Problem requirements → The word "with" turns up on some lines of this data; say how many, and give no other text.
━━━━━━━━━━━━━━━━━━━━
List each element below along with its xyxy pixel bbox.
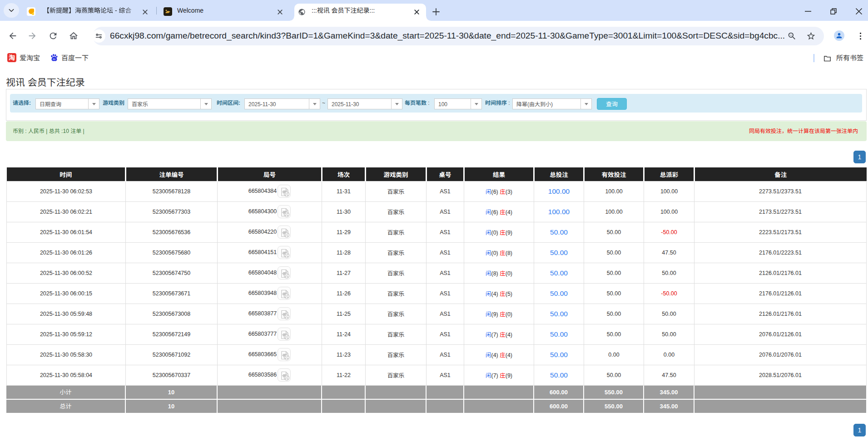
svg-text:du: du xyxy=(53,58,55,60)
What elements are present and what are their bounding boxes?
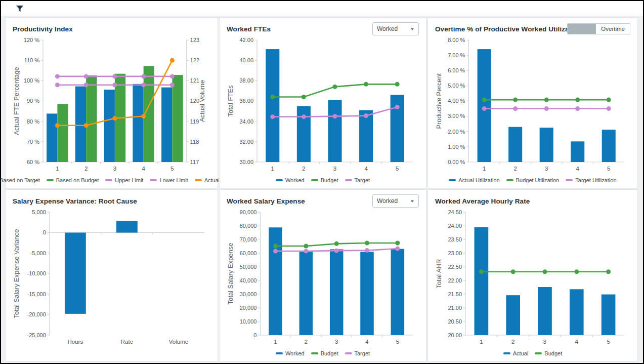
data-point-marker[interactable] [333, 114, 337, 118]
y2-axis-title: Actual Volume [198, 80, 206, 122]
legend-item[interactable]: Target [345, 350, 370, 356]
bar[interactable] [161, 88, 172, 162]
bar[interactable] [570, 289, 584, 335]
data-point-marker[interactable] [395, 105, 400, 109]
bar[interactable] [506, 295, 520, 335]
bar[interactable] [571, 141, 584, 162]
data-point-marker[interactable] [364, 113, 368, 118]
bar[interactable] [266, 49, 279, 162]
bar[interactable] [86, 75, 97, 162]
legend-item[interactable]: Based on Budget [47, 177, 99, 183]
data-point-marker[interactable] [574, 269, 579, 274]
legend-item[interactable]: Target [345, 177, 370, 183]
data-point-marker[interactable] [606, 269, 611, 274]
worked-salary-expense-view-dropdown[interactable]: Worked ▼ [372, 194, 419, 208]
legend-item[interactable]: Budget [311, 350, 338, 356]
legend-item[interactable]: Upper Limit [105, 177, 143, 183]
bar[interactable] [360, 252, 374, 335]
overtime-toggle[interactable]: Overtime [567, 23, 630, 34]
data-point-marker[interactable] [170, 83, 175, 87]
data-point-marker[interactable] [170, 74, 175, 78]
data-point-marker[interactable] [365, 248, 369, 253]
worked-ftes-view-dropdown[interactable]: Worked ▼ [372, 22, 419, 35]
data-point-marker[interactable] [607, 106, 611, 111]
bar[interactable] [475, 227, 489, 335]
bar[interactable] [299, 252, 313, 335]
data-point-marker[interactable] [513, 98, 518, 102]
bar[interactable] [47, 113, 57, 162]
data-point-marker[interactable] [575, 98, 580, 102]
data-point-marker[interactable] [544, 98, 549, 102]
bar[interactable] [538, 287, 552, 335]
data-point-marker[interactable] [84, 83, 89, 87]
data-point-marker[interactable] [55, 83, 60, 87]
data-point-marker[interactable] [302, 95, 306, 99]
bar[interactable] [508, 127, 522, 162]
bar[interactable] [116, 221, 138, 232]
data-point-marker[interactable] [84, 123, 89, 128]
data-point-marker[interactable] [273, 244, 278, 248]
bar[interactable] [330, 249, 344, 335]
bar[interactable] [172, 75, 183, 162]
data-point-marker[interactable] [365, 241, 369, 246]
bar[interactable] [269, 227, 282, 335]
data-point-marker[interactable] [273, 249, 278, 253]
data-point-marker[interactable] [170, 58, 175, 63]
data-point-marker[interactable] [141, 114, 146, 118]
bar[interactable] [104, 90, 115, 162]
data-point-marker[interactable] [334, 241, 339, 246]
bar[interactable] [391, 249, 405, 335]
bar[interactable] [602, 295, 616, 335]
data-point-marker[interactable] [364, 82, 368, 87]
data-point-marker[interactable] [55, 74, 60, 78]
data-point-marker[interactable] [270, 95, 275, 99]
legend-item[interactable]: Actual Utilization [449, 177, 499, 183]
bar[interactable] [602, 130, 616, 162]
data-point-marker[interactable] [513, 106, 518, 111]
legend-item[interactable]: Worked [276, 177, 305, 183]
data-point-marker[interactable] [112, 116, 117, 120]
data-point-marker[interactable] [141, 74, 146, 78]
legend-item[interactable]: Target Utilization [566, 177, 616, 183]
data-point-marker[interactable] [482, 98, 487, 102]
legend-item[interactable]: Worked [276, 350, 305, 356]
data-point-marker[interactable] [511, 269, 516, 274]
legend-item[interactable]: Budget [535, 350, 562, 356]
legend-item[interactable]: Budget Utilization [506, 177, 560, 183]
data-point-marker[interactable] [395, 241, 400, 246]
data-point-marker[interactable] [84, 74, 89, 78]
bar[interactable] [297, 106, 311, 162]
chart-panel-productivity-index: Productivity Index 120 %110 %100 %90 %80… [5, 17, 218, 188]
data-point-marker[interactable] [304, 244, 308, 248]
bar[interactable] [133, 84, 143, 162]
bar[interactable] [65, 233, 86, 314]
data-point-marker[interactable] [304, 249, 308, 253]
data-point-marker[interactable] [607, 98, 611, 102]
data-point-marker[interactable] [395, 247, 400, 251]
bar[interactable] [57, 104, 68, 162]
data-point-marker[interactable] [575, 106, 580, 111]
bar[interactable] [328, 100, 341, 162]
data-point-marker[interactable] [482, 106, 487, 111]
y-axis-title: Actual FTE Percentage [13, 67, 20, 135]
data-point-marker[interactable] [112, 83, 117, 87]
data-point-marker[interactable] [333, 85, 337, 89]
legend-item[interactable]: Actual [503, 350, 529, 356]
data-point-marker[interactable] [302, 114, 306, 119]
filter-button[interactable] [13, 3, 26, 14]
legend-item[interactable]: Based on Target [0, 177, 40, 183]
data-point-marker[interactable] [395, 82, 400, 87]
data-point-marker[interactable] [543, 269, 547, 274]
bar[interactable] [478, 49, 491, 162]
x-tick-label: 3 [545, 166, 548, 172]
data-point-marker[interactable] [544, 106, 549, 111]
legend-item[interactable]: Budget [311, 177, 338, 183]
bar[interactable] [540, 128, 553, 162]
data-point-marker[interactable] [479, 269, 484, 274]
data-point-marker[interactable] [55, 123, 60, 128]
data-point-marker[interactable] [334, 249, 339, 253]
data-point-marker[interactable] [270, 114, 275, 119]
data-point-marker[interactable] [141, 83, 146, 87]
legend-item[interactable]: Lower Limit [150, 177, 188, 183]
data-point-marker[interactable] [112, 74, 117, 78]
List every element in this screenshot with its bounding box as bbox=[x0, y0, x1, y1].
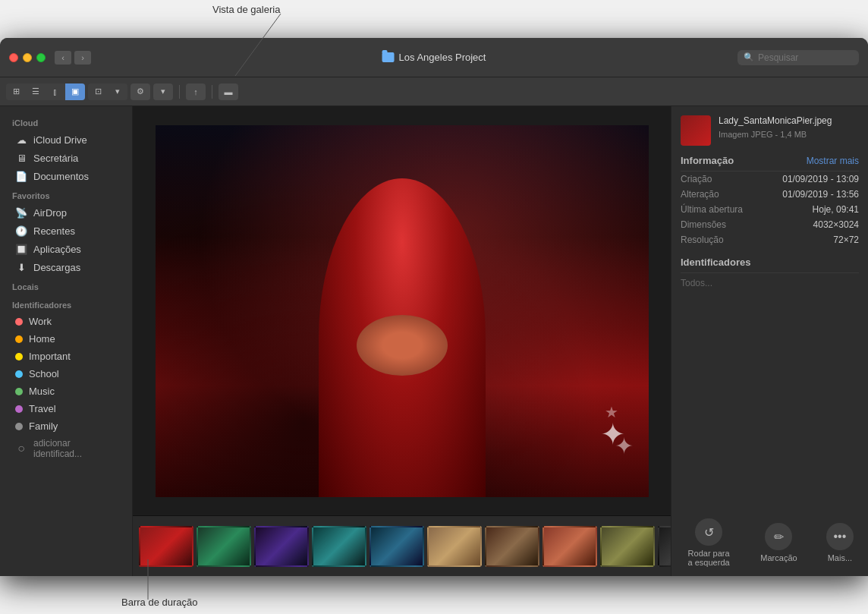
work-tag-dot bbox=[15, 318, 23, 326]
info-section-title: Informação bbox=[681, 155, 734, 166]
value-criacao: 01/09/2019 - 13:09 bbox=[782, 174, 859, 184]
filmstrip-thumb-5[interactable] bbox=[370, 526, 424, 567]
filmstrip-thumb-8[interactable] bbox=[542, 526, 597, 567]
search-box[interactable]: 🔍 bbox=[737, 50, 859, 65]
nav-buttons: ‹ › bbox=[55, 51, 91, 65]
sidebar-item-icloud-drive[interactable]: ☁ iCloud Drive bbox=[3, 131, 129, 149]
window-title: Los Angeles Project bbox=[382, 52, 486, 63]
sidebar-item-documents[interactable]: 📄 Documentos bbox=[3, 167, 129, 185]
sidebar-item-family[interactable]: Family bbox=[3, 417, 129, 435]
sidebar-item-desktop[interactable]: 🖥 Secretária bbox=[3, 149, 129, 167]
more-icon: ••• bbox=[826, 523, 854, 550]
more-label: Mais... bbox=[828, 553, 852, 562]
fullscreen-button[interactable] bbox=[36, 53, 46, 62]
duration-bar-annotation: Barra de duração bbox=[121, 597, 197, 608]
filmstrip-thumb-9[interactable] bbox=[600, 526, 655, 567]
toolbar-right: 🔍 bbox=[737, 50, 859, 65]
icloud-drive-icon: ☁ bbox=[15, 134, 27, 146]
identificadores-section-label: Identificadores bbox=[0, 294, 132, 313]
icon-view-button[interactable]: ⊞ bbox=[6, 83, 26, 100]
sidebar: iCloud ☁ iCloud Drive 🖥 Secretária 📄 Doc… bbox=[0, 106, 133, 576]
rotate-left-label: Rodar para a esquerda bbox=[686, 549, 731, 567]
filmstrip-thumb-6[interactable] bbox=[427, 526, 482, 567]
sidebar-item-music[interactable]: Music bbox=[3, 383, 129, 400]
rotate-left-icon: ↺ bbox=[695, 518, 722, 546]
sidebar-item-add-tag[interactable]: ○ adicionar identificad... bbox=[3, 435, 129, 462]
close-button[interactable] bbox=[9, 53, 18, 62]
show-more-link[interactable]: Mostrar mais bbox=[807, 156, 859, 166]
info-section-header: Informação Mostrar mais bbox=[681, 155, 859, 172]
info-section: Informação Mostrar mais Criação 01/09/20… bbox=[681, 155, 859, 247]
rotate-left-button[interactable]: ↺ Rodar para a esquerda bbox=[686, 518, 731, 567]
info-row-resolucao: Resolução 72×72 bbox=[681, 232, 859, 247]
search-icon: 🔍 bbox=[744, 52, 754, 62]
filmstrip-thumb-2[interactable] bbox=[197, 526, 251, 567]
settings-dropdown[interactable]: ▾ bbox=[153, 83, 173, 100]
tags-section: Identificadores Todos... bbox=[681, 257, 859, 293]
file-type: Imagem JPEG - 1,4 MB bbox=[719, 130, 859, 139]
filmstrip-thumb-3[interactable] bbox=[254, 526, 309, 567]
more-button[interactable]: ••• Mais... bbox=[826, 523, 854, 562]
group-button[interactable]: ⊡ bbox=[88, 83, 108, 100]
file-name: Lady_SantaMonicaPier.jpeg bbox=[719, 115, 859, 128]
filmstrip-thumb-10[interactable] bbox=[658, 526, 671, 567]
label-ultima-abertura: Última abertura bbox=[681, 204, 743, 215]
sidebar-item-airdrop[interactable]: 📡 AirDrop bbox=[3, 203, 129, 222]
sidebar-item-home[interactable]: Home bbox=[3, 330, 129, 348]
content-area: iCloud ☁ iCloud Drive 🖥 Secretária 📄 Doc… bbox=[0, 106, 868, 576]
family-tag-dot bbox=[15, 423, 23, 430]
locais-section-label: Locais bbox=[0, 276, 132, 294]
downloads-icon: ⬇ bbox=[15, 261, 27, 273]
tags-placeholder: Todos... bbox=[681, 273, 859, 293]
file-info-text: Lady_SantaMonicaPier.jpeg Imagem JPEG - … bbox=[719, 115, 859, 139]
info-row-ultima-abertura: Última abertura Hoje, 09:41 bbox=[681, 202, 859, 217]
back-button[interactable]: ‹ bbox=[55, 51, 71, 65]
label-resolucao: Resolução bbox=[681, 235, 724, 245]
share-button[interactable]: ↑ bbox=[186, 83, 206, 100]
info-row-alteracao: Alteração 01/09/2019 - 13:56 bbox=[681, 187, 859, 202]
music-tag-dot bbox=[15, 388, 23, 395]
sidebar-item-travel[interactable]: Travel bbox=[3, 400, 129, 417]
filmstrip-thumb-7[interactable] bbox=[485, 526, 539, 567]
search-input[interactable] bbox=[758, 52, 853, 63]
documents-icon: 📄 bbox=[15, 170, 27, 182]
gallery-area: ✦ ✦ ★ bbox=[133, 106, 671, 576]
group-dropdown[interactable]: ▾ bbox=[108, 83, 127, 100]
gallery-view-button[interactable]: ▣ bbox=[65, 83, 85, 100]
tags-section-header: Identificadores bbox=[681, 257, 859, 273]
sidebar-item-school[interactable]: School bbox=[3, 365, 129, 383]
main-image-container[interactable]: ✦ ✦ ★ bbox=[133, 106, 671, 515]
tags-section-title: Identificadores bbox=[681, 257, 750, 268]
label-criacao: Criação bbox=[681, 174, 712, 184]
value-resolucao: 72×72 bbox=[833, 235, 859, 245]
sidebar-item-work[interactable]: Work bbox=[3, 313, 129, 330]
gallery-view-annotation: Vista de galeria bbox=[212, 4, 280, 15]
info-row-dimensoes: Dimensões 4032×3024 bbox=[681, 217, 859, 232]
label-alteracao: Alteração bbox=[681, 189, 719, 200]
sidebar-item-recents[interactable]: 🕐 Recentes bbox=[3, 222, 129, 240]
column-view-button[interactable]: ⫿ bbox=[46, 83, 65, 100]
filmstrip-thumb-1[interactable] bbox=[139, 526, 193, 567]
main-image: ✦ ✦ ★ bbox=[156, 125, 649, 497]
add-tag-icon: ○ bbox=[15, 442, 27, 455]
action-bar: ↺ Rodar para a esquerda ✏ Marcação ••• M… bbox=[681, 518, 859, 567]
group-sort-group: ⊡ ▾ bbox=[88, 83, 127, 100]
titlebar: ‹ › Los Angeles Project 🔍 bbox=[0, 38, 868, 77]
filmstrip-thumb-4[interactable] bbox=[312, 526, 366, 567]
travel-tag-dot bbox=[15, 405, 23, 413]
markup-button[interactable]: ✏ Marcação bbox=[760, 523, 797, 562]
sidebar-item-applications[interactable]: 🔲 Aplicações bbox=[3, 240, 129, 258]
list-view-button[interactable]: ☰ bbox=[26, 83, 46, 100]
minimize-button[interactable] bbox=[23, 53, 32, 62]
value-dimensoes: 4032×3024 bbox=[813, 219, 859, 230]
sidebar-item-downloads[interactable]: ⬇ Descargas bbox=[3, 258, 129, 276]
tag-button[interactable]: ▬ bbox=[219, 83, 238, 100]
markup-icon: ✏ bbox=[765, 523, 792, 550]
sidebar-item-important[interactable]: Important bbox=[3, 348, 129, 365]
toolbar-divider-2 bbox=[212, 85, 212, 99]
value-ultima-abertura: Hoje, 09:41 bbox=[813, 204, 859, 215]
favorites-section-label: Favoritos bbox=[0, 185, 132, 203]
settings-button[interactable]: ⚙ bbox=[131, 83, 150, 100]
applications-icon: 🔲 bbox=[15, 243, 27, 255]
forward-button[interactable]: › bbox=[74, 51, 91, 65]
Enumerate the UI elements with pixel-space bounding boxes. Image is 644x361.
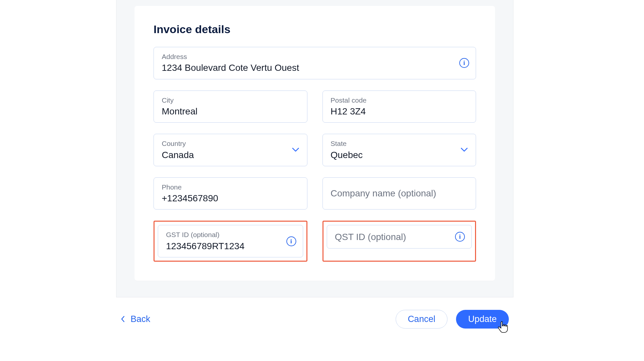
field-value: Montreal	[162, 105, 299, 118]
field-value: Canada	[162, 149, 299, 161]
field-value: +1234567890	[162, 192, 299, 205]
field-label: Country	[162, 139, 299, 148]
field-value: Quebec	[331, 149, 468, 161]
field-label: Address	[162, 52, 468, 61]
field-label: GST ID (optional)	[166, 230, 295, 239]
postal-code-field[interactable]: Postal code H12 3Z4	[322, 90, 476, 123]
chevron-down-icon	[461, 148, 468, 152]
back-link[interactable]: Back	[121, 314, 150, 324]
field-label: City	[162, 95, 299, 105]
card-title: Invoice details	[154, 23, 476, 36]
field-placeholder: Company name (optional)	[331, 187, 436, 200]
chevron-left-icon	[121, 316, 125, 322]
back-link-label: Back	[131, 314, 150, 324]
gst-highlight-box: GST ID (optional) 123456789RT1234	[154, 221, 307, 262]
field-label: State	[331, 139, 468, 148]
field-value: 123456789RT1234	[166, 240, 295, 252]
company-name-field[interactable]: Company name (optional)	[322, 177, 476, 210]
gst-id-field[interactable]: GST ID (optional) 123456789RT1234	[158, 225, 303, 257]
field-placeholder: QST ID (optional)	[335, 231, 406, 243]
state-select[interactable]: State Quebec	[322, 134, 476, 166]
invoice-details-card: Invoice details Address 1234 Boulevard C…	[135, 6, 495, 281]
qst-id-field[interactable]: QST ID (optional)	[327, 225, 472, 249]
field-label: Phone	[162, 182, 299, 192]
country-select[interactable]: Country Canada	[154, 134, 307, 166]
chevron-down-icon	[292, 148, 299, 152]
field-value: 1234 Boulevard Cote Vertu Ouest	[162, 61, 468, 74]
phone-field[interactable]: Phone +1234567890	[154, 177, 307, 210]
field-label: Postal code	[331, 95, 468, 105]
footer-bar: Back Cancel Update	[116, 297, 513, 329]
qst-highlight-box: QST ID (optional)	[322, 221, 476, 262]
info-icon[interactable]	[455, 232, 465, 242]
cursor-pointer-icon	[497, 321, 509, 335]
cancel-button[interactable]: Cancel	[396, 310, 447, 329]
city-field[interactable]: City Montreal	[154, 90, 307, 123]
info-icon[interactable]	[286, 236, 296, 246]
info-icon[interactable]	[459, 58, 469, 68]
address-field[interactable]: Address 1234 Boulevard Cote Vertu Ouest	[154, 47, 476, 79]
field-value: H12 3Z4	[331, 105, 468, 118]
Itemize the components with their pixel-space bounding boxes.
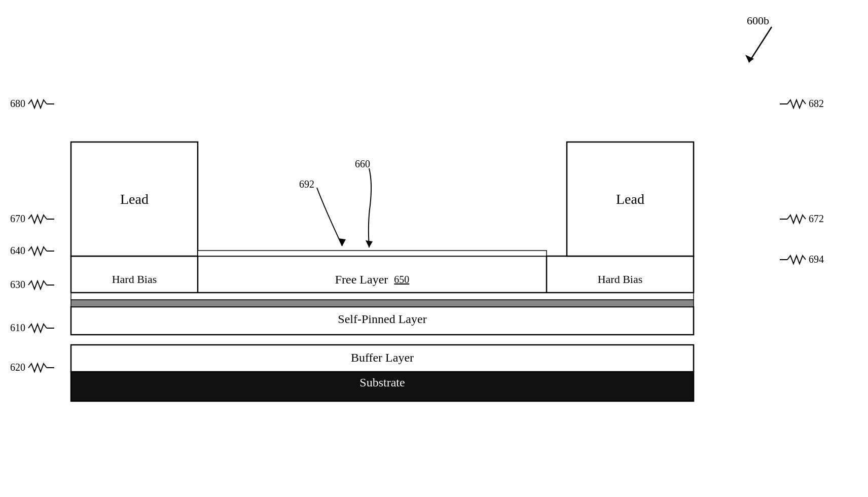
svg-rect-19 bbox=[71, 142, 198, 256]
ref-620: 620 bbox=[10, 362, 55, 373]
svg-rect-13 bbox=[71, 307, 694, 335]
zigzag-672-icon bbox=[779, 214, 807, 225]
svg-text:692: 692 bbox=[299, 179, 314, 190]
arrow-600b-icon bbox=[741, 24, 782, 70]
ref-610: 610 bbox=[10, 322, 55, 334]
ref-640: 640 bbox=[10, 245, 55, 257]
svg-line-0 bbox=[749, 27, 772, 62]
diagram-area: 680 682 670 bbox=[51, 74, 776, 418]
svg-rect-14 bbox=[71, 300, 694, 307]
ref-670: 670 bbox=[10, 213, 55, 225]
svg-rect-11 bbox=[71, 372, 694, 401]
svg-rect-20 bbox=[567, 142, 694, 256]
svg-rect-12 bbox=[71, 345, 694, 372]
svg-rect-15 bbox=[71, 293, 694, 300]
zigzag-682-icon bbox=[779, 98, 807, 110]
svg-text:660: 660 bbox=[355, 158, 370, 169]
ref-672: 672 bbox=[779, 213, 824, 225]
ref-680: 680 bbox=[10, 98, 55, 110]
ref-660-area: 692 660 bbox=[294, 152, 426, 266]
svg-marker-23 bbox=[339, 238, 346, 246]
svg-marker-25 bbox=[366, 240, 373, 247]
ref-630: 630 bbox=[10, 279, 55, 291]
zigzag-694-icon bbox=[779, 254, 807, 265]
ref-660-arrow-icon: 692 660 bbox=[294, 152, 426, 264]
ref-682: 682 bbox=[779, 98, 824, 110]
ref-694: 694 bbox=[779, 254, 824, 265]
━━━━━━━━━━━━━━━━━━━━
Response to the task → 4